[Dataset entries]
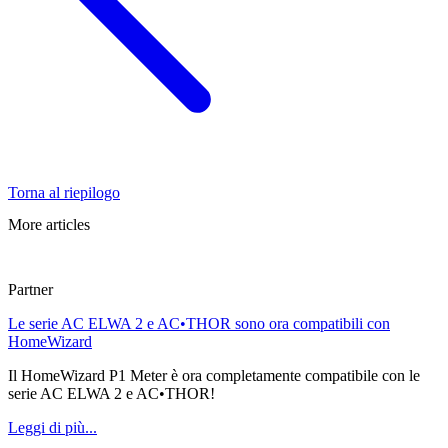
Torna al riepilogo
More articles
Partner
Le serie AC ELWA 2 e AC•THOR sono ora compatibili con
HomeWizard
Il HomeWizard P1 Meter è ora completamente compatibile con le
serie AC ELWA 2 e AC•THOR!
Leggi di più...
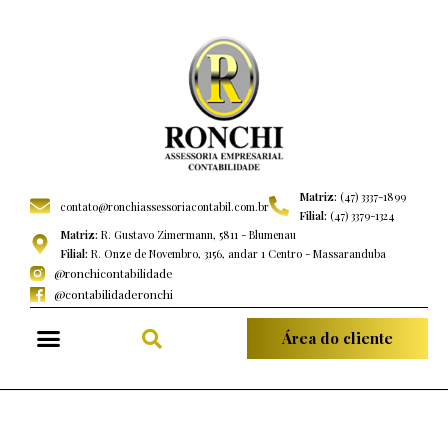
Matriz:
(47) 3337-1899
contato@ronchiassessoriacontabil.com.br
Filial:
(47) 3379-1324
Matriz:
R. Gustavo Zimermann, 5811 - Blumenau
Filial:
R. Onze de Novembro, 3156, andar 1 Centro - Massaranduba
@ronchicontabilidade
@contabilidaderonchi
Área do cliente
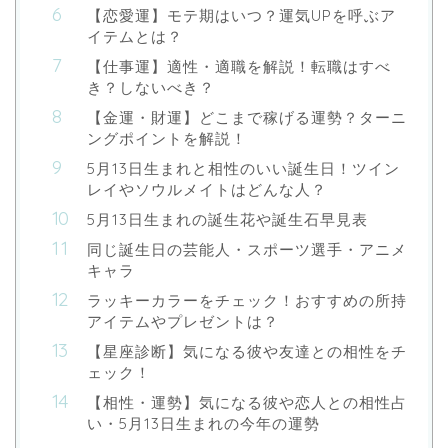
【恋愛運】モテ期はいつ？運気UPを呼ぶア
イテムとは？
【仕事運】適性・適職を解説！転職はすべ
き？しないべき？
【金運・財運】どこまで稼げる運勢？ターニ
ングポイントを解説！
5月13日生まれと相性のいい誕生日！ツイン
レイやソウルメイトはどんな人？
5月13日生まれの誕生花や誕生石早見表
同じ誕生日の芸能人・スポーツ選手・アニメ
キャラ
ラッキーカラーをチェック！おすすめの所持
アイテムやプレゼントは？
【星座診断】気になる彼や友達との相性をチ
ェック！
【相性・運勢】気になる彼や恋人との相性占
い・5月13日生まれの今年の運勢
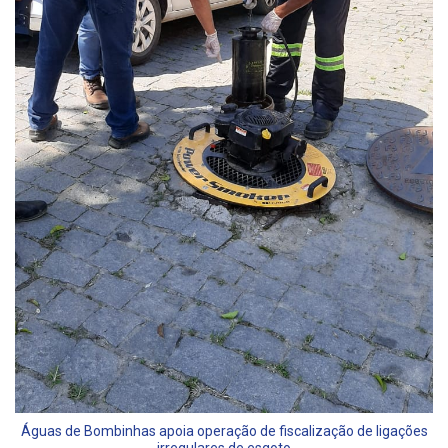
Águas de Bombinhas apoia operação de fiscalização de ligações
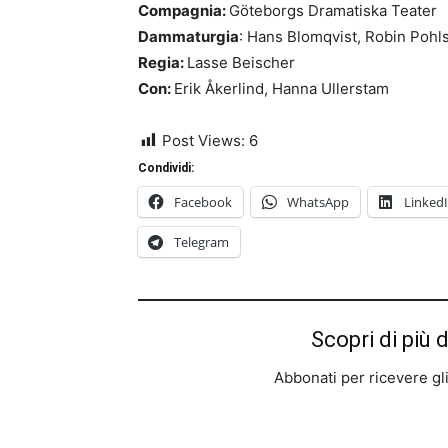
Compagnia:
Göteborgs Dramatiska Teater
Dammaturgia
: Hans Blomqvist, Robin Pohl
Regia:
Lasse Beischer
Con:
Erik Åkerlind, Hanna Ullerstam
Post Views:
6
Condividi:
Facebook
WhatsApp
Linked
Telegram
Scopri di più 
Abbonati per ricevere gli u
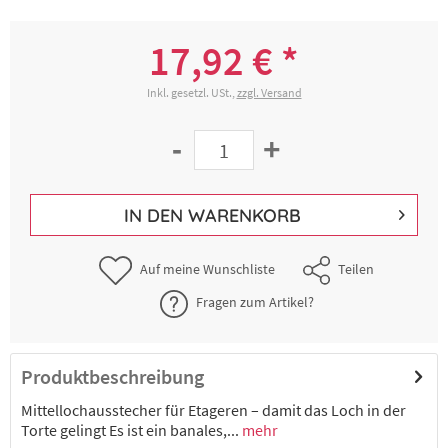
17,92 € *
Inkl. gesetzl. USt.,
zzgl. Versand
-
+
IN DEN
WARENKORB
Auf meine Wunschliste
Teilen
Fragen zum Artikel?
Produktbeschreibung
Mittellochausstecher für Etageren – damit das Loch in der
Torte gelingt Es ist ein banales,...
mehr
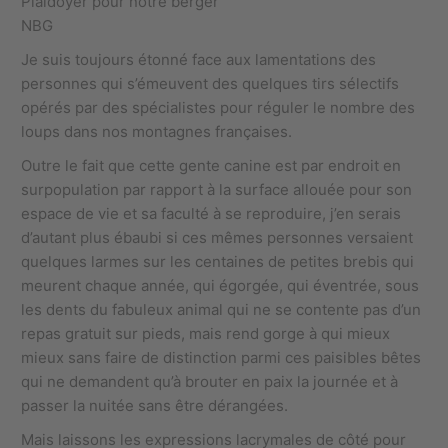
Plaidoyer pour notre berger
NBG
Je suis toujours étonné face aux lamentations des
personnes qui s’émeuvent des quelques tirs sélectifs
opérés par des spécialistes pour réguler le nombre des
loups dans nos montagnes françaises.
Outre le fait que cette gente canine est par endroit en
surpopulation par rapport à la surface allouée pour son
espace de vie et sa faculté à se reproduire, j’en serais
d’autant plus ébaubi si ces mêmes personnes versaient
quelques larmes sur les centaines de petites brebis qui
meurent chaque année, qui égorgée, qui éventrée, sous
les dents du fabuleux animal qui ne se contente pas d’un
repas gratuit sur pieds, mais rend gorge à qui mieux
mieux sans faire de distinction parmi ces paisibles bêtes
qui ne demandent qu’à brouter en paix la journée et à
passer la nuitée sans être dérangées.
Mais laissons les expressions lacrymales de côté pour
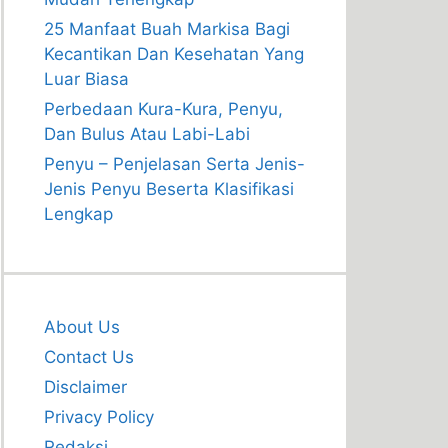
25 Manfaat Buah Markisa Bagi
Kecantikan Dan Kesehatan Yang
Luar Biasa
Perbedaan Kura-Kura, Penyu,
Dan Bulus Atau Labi-Labi
Penyu – Penjelasan Serta Jenis-
Jenis Penyu Beserta Klasifikasi
Lengkap
About Us
Contact Us
Disclaimer
Privacy Policy
Redaksi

▶ INSTRUCTIONS TO FOLLOW
Without the pictures, write out the lines from the beginning of the entries through the line with "Mittellochausstecher für Etageren".

▶ EXERCISE RESPONSE
Torna al riepilogo
More articles
Partner
Le serie AC ELWA 2 e AC•THOR sono ora compatibili con
HomeWizard
Il HomeWizard P1 Meter è ora completamente compatibile con le
serie AC ELWA 2 e AC•THOR!
Leggi di più...
Matriz:
(47) 3337-1899
contato@ronchiassessoriacontabil.com.br
Filial:
(47) 3379-1324
Matriz:
R. Gustavo Zimermann, 5811 - Blumenau
Filial:
R. Onze de Novembro, 3156, andar 1 Centro - Massaranduba
@ronchicontabilidade
@contabilidaderonchi
Área do cliente
【恋愛運】モテ期はいつ？運気UPを呼ぶア
イテムとは？
【仕事運】適性・適職を解説！転職はすべ
き？しないべき？
【金運・財運】どこまで稼げる運勢？ターニ
ングポイントを解説！
5月13日生まれと相性のいい誕生日！ツイン
レイやソウルメイトはどんな人？
5月13日生まれの誕生花や誕生石早見表
同じ誕生日の芸能人・スポーツ選手・アニメ
キャラ
ラッキーカラーをチェック！おすすめの所持
アイテムやプレゼントは？
【星座診断】気になる彼や友達との相性をチ
ェック！
【相性・運勢】気になる彼や恋人との相性占
い・5月13日生まれの今年の運勢
Águas de Bombinhas apoia operação de fiscalização de ligações
Compagnia:
Göteborgs Dramatiska Teater
Dammaturgia
: Hans Blomqvist, Robin Pohl
Regia:
Lasse Beischer
Con:
Erik Åkerlind, Hanna Ullerstam
Post Views:
6
Condividi:
Facebook
WhatsApp
Linked
Telegram
Scopri di più 
Abbonati per ricevere gli u
17,92 € *
Inkl. gesetzl. USt.,
zzgl. Versand
-
+
IN DEN
WARENKORB
Auf meine Wunschliste
Teilen
Fragen zum Artikel?
Produktbeschreibung
Mittellochausstecher für Etageren – damit das Loch in der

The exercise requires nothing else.